For in-house counsel and company secretaries, Grace said, the importance of preparing the contents of minutes and ensuring that the board signs them off in a timely manner was highlighted by Collier's analysis of the case.

"There was quite lengthy discussion over the breakfast over the importance of getting a complete form that has reasonable detail and is signed within that 30-day period and there was discussion that, for many companies, that had some practical difficulties," he told Lawyers Weekly.

"But, nonetheless, it is important in the context of persons' memories [to get] draft minutes out for the board members to consider within a reasonably short time of the board meeting, so they can make comment or contributions to the accuracy of the minutes, whilst the proceedings are reasonably clear in their minds. Because the longer these things are allowed to lapse, the riskier it gets."

Directors also needed to consider the content of draft announcements and ensure that any disclosure was accurate.
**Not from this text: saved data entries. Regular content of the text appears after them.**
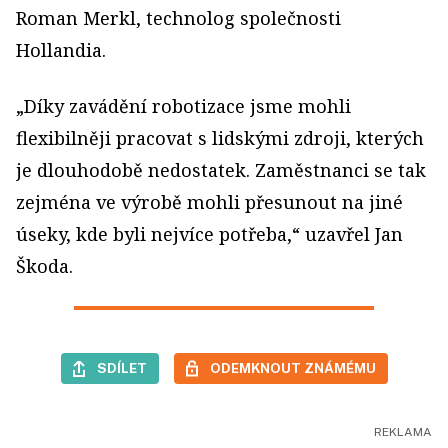
Roman Merkl, technolog společnosti
Hollandia.
„Díky zavádění robotizace jsme mohli
flexibilněji pracovat s lidskými zdroji, kterých
je dlouhodobě nedostatek. Zaměstnanci se tak
zejména ve výrobě mohli přesunout na jiné
úseky, kde byli nejvíce potřeba,“ uzavřel Jan
Škoda.
SDÍLET
ODEMKNOUT ZNÁMÉMU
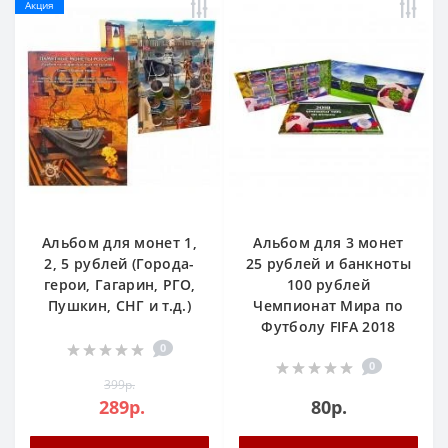
Акция
Альбом для монет 1,
Альбом для 3 монет
2, 5 рублей (Города-
25 рублей и банкноты
герои, Гагарин, РГО,
100 рублей
Пушкин, СНГ и т.д.)
Чемпионат Мира по
Футболу FIFA 2018
0
0
399р.
289р.
80р.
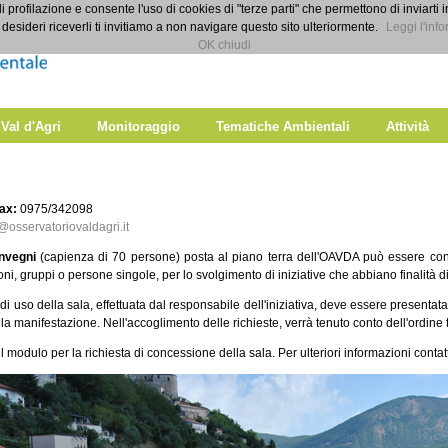
di profilazione e consente l'uso di cookies di "terze parti" che permettono di inviarti 
desideri riceverli ti invitiamo a non navigare questo sito ulteriormente.
Leggi l'info
OK chiudi
 Val d'Agri
Monitoraggio
Tematiche Ambientali
Attività
fax:
0975/342098
@osservatoriovaldagri.it
nvegni
(capienza di 70 persone) posta al piano terra dell'OAVDA può essere co
ni, gruppi o persone singole, per lo svolgimento di iniziative che abbiano finalità di 
 di uso della sala, effettuata dal responsabile dell'iniziativa, deve essere presenta
lla manifestazione. Nell'accoglimento delle richieste, verrà tenuto conto dell'ordine
il modulo per la richiesta di concessione della sala. Per ulteriori informazioni cont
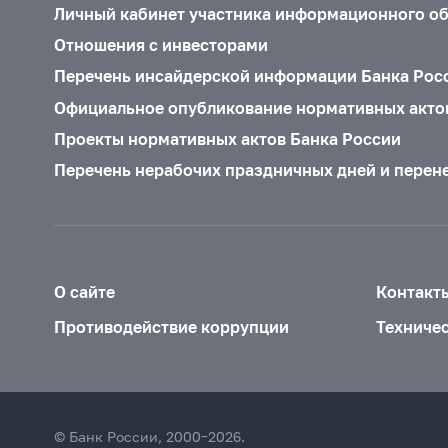
Личный кабинет участника информационного о
Отношения с инвесторами
Перечень инсайдерской информации Банка Рос
Официальное опубликование нормативных акто
Проекты нормативных актов Банка России
Перечень нерабочих праздничных дней и перен
О сайте
Контакт
Противодействие коррупции
Техниче
© Банк России, 2000–2026.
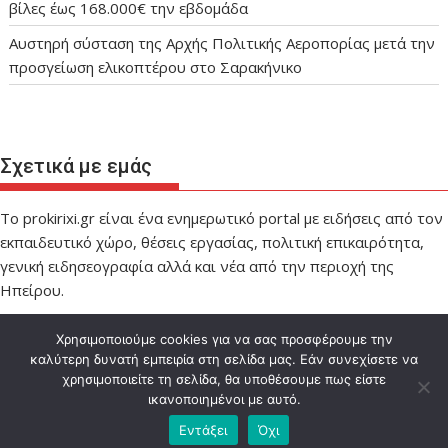
βίλες έως 168.000€ την εβδομάδα
Αυστηρή σύσταση της Αρχής Πολιτικής Αεροπορίας μετά την
προσγείωση ελικοπτέρου στο Σαρακήνικο
Σχετικά με εμάς
Το prokirixi.gr είναι ένα ενημερωτικό portal με ειδήσεις από τον
εκπαιδευτικό χώρο, θέσεις εργασίας, πολιτική επικαιρότητα,
γενική ειδησεογραφία αλλά και νέα από την περιοχή της
Ηπείρου.
Χρησιμοποιούμε cookies για να σας προσφέρουμε την
καλύτερη δυνατή εμπειρία στη σελίδα μας. Εάν συνεχίσετε να
χρησιμοποιείτε τη σελίδα, θα υποθέσουμε πως είστε
ικανοποιημένοι με αυτό.
Designed by IMPEL
Εντάξει
Όχι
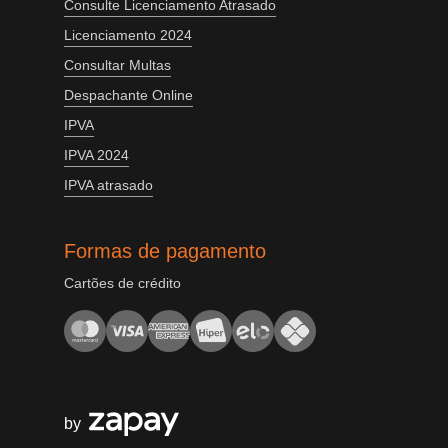
Consulte Licenciamento Atrasado
Licenciamento 2024
Consultar Multas
Despachante Online
IPVA
IPVA 2024
IPVA atrasado
Formas de pagamento
Cartões de crédito
by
In-house counsel and company secretaries could also help with this process, said Grace.

"The other important matter for in-house counsel and company secretaries who are involved in ASX-listed companies is they need to write clearly and accurately [so that] the message that is given to the ASX and, therefore to the public, does not overstate the truth of matters, which, indeed, was a real problem in what was said with the ASX announcement [about the funding of the asbestos trust] in the James Hardie case," he said.

Defence counsel Richard Lancaster, who is representing former general counsel Shafron and all the non-executive directors, argued in court on Monday that his clients should go unpunished under the rarely used provisions in the Corporations Act that allow full exoneration in cases where there was no finding of dishonesty.

ASIC's counsel, Tony Bannon SC, said "the board and management have been found seriously wanting" and urged Justice Ian Gzell to reject defence arguments that negative publicity surrounding the case was ample punishment.

Justice Gzell reserved his decision.